Memórias vilacondenses (XIII)
Na esquina da Bento de Freitas com o jardim, era o mini-hiper-mercado da Praia. A salvação da comunidade. O "Sr. Mário", está tudo dito. Um espaço com menos área do que pé-alto, e cascatas de rolos de papel higiénico jorrando sobre bolas de queijo flamengo, garrafões de lexívia à mistura com garrafões de vinho, cêras e patês, cerveja, venenos, azeite, uma amálgama engarrafada, sacas de tudo quanto há - arroz, massas, pós suspeitos - graxa e conservas, enfim um labirinto indecifrável para todos menos para o Sr. Mário, a sua Sameirinho e talvez mais uma ou duas previlegiadas ao seu serviço.
Um balcão caprichosamente curvilíneo não bastava para os muitos clientes da casa. A espera vinha até cá fora ao passeio. Felizmente a chuva de Vila do Conde era um mito derivado do nevoeiro, uma simples questão de camisolas apenas.
O patrão - o Sr. Mário - não levantava o rabo da caixa registadora, sempre de lápis na mão. Quais calculadoras! E conhecia toda a gente, reverencialmente tratava toda a gente em mesuras ao mais puro estilo das côrtes setecentistas. Anunciasse eu o nome da minha querida Avó e levaria a arca inteira dos gelados Olá!, se a pedisse... Mas não, estupidamente tinham-me ensinado que não...
Já posteriormente mudou para espaço maior. Deixou aquele recanto, o encanto daqueles armários forrados a produtos, as janelas onde desbotavam ao sol bisnagas e latas, sei lá o que mais. Novidades dum tempo de que não sou testemunha presencial.
Antes, porém, era ali, paredes amareladas, os trocos de tostões dados em espécie, digo, em rebuçados, mais os recados à Ex.ma Senhora minha Avó. Numa multiplicidade de vénias, erguendo-se mesmo à despedida, ligeiramente, na sua cadeira diante da registadora.
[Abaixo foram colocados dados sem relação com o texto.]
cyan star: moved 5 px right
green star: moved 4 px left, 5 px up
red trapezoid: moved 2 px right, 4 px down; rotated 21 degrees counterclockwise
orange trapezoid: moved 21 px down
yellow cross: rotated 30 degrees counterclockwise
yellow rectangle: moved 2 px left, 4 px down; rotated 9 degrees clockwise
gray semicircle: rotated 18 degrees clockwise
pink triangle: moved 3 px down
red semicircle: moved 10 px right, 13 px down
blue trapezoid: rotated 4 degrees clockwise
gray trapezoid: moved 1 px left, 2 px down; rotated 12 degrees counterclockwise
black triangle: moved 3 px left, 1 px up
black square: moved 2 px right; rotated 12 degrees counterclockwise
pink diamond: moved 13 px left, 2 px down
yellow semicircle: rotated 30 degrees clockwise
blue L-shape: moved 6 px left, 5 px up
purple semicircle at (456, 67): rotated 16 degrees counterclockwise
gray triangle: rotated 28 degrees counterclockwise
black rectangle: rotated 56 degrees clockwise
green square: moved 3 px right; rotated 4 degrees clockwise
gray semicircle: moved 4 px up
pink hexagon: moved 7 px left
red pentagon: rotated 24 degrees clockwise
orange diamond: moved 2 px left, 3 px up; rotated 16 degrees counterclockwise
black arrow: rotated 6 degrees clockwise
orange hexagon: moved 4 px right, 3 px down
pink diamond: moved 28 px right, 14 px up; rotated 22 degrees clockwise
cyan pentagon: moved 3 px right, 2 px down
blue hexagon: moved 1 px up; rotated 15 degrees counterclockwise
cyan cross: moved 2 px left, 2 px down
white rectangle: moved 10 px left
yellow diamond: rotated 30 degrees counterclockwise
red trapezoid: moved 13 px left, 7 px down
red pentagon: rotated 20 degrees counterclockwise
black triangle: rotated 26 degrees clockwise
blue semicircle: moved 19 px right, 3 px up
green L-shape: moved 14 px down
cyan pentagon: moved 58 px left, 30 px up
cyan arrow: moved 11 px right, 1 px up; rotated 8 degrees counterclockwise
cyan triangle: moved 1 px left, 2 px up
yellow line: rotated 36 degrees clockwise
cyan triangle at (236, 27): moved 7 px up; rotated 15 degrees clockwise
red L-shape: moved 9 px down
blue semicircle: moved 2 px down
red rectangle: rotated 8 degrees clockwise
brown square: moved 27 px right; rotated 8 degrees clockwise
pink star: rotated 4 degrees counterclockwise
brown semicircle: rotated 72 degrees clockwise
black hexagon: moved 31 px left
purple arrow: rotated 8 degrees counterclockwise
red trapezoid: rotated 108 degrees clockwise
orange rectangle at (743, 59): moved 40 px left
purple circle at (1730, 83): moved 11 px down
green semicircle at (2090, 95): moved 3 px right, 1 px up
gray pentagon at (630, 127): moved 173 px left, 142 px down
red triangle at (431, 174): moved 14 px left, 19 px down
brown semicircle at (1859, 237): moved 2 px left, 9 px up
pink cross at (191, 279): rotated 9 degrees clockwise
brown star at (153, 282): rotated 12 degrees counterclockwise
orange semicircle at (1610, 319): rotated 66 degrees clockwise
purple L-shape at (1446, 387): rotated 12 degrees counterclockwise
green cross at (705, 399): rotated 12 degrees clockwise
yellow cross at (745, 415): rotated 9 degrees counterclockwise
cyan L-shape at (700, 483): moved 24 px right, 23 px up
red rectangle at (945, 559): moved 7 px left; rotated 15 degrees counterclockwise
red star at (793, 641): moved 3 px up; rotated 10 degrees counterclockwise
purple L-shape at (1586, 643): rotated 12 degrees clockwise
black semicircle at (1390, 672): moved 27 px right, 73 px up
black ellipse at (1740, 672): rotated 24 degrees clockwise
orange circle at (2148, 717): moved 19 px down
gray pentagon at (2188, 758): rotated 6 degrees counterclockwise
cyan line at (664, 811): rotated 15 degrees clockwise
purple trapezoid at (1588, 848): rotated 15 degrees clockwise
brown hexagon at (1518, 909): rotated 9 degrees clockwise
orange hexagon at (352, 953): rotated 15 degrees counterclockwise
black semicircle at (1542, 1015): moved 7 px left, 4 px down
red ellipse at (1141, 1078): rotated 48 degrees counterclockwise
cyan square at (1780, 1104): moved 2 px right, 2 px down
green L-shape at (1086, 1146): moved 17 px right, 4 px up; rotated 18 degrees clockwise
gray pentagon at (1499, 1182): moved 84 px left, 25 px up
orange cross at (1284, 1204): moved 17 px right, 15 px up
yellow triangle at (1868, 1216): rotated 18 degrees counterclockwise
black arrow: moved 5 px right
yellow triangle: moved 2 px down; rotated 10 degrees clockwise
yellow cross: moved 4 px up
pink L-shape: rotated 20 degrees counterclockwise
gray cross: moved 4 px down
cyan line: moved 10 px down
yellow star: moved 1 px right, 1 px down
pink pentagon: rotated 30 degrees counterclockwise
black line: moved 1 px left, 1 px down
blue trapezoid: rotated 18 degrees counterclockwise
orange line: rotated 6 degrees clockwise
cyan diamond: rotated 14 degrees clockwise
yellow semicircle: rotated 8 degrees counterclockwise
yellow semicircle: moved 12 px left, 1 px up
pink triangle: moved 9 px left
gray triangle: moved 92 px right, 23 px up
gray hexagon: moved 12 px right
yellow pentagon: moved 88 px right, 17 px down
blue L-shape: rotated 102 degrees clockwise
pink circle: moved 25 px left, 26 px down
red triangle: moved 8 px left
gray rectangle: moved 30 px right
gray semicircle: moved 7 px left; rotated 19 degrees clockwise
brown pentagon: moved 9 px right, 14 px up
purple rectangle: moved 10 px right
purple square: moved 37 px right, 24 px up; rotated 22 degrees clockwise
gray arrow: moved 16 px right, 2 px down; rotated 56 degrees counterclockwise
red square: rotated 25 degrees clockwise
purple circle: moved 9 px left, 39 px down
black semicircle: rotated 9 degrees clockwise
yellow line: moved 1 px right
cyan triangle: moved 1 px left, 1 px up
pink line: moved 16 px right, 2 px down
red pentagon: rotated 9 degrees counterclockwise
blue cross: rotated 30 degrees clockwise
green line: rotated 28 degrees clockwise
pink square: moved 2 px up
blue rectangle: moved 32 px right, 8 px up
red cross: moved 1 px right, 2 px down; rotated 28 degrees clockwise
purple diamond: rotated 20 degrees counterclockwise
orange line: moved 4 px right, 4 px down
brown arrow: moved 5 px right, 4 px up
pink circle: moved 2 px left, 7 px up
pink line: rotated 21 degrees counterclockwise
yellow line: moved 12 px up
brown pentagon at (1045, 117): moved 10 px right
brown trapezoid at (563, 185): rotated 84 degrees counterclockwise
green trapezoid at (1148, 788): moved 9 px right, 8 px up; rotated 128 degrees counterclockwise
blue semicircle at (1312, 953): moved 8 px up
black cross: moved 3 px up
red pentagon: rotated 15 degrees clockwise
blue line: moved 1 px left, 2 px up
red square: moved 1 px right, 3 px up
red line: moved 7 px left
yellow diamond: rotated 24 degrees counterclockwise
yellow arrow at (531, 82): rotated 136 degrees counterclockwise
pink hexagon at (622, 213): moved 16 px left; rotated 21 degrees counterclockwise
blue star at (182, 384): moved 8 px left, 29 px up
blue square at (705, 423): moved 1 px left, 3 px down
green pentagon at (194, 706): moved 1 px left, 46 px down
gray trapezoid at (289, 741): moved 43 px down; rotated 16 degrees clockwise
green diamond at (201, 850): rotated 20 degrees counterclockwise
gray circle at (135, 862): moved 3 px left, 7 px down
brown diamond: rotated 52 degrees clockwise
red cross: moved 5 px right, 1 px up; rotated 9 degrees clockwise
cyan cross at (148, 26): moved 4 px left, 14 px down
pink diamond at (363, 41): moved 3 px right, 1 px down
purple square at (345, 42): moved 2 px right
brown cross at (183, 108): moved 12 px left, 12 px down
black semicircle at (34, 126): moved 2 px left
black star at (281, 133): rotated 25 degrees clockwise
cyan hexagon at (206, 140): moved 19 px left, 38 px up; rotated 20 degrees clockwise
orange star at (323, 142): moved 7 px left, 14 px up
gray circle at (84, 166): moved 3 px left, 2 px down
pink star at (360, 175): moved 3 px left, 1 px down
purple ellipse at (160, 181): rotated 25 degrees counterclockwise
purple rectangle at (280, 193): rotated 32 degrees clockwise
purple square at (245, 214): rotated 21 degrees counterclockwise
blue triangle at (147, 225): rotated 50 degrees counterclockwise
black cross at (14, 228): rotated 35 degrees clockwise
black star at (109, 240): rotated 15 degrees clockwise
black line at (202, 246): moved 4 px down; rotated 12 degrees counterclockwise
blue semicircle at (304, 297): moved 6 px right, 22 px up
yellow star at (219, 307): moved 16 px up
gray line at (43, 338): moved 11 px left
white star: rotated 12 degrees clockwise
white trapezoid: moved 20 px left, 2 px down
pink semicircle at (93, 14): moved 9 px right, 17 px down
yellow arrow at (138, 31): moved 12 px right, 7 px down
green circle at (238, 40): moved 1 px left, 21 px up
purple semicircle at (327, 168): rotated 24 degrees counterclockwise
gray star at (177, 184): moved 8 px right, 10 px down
Conhecedor profundo da comunidade veraneante, houve um episódio tremendo de lapso ou distração. Fenómeno estranhíssimo de que foi protagonista um reputado médico lisboeta. Isto quando andavam em moda as calças claras e umas camisolas de gola alta (as senhoras recordarão o tecido...) usadas no estio - sobretudo no vilacondense... - e os blazers de trespasse, botões dourados com âncoras em baixo-relevo. Ignoro o que o Dr. António Dias-Costa terá comprado lá. Sei apenas que, aprestando-se ao pagamento, perante o seu traje, o Sr. Mário sempre respeitoso, levantou-se do seu poiso na registadora e inquiriu, quase em sentido:
- Fará V. Ex.cia o favor de dizer, Senhor Almirante!